Thousands of PAYE workers may be caught unawares in a Revenue clampdown on offshore assets.
Revenue posted letters earlier this year to more than 500,000 taxpayers who file annual returns warning them of an impending crackdown on offshore tax liabilities. No letters were sent to PAYE workers. As a result, most will likely have assumed the issue does not affect them.
However, a Revenue official says that initial information sent to the Irish tax authorities from the United States under new arrangements for the automatic exchange of tax information shows a number of PAYE taxpayers have outstanding tax issues.
The problem relates to share dividends. Many listed companies pay a dividend to shareholders twice a year and this is considered as income for tax purposes – liable to income tax at the marginal, or higher, rate as well as universal social charge and, depending on age, PRSI.
Vodafone shares
As recently as 2016, more than 300,000 Irish people held shares in British telecoms group Vodafone, for instance, as a result of the ill-fated investment in Telecom Éireann. Most of those will also have had shares in US telecoms group Verizon. Many others have shares as a result of their employment by US companies while direct investment in the UK market by Irish investors has long been a feature of the Irish investment market.
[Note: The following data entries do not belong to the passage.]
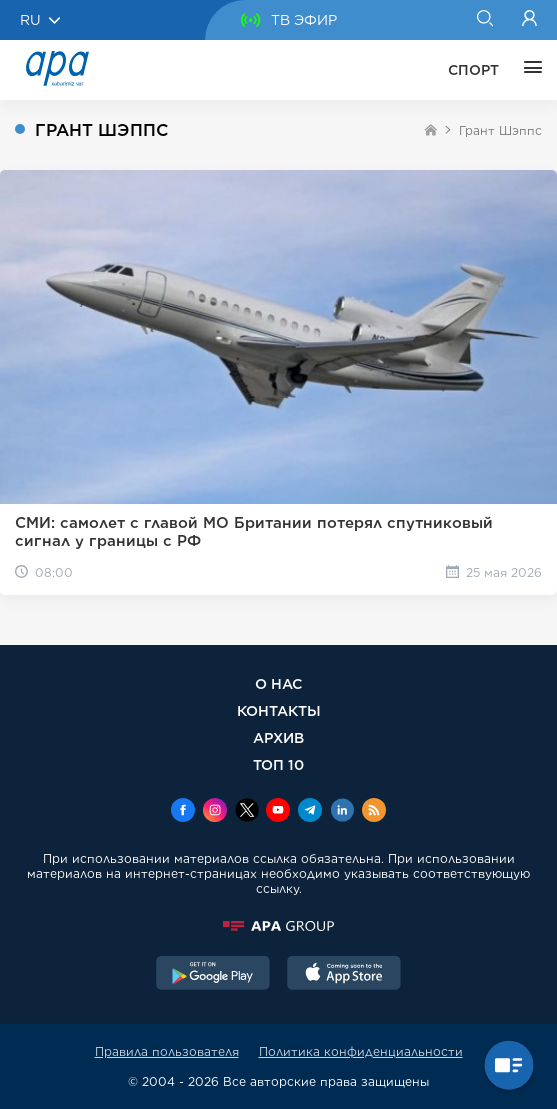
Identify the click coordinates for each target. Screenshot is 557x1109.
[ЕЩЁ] (528, 70)
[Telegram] (310, 812)
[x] (247, 812)
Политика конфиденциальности (361, 1051)
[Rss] (374, 812)
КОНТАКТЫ (279, 710)
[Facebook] (183, 812)
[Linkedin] (342, 812)
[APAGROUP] (278, 926)
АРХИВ (278, 737)
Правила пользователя (167, 1051)
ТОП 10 (278, 764)
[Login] (529, 20)
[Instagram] (215, 812)
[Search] (484, 20)
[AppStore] (344, 975)
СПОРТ (473, 70)
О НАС (278, 683)
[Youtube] (278, 812)
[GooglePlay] (213, 975)
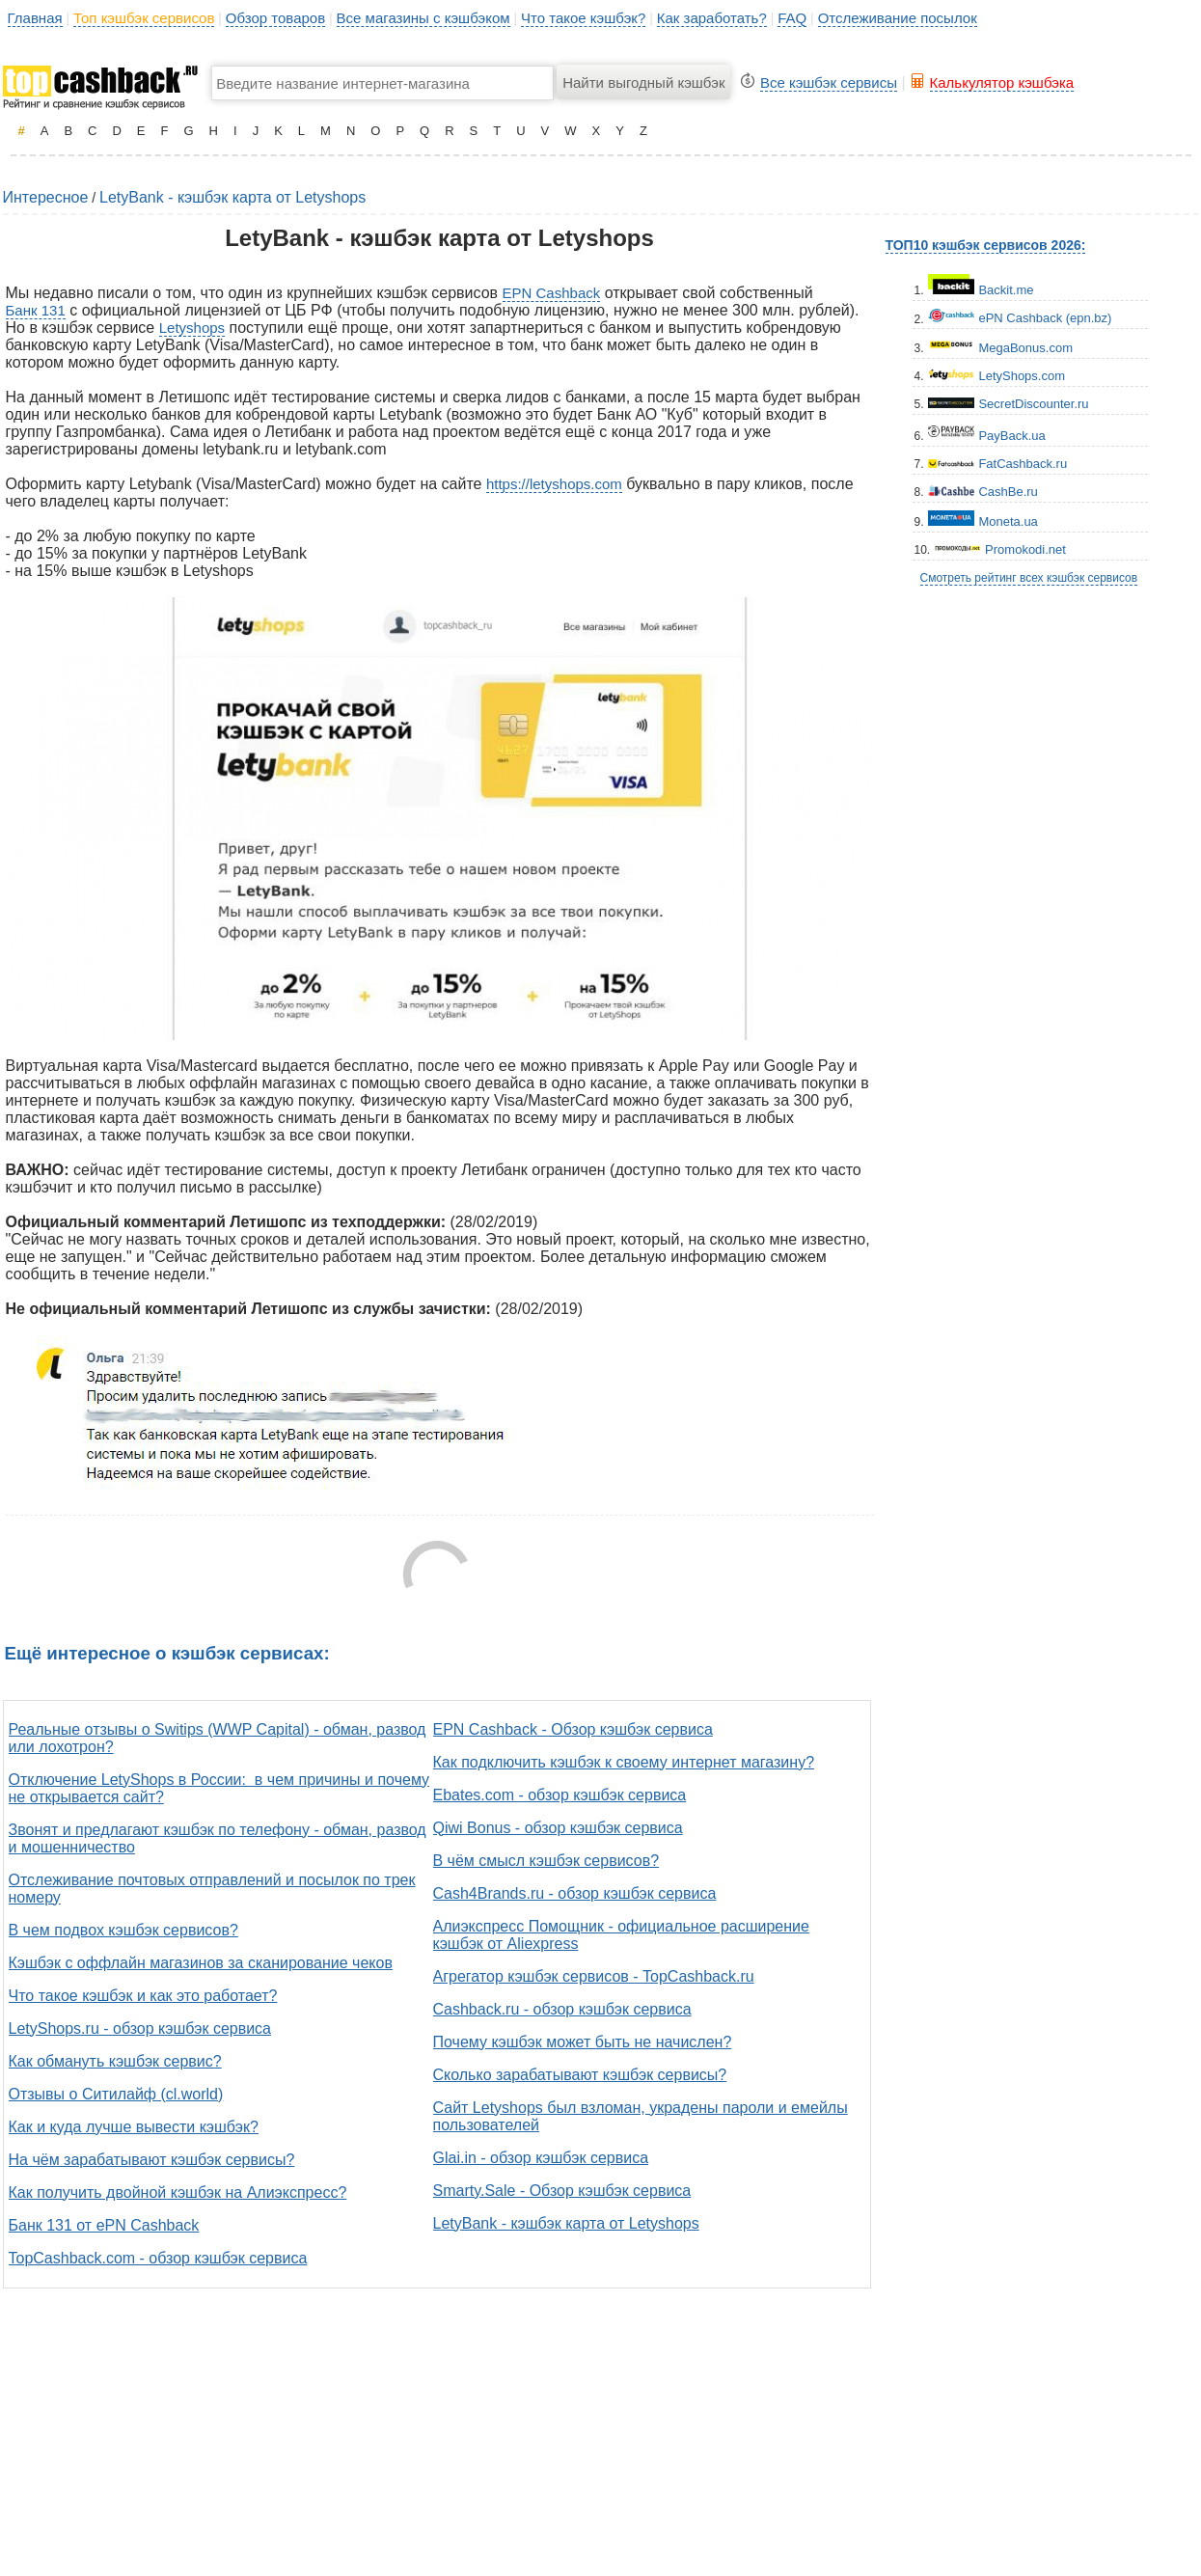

“A preliminary look at the Foreign Account Tax Compliance Act (Fatca) data supplied by the US Internal Revenue Service [to Irish Revenue] indicates that there are dividends paid each year by US companies to PAYE taxpayers who, ordinarily, would not be obliged to complete a tax return,” a Revenue spokeswoman said.
Similar information is being made available to Irish tax officials for other countries in the EU and further afield this year and next, under new automatic exchange of information arrangements put in place through the OECD in an effort to clamp down on tax evasion.
Revenue last week extended a deadline for taxpayers to notify it of any outstanding liability for offshore income or assets to Thursday, May 4th.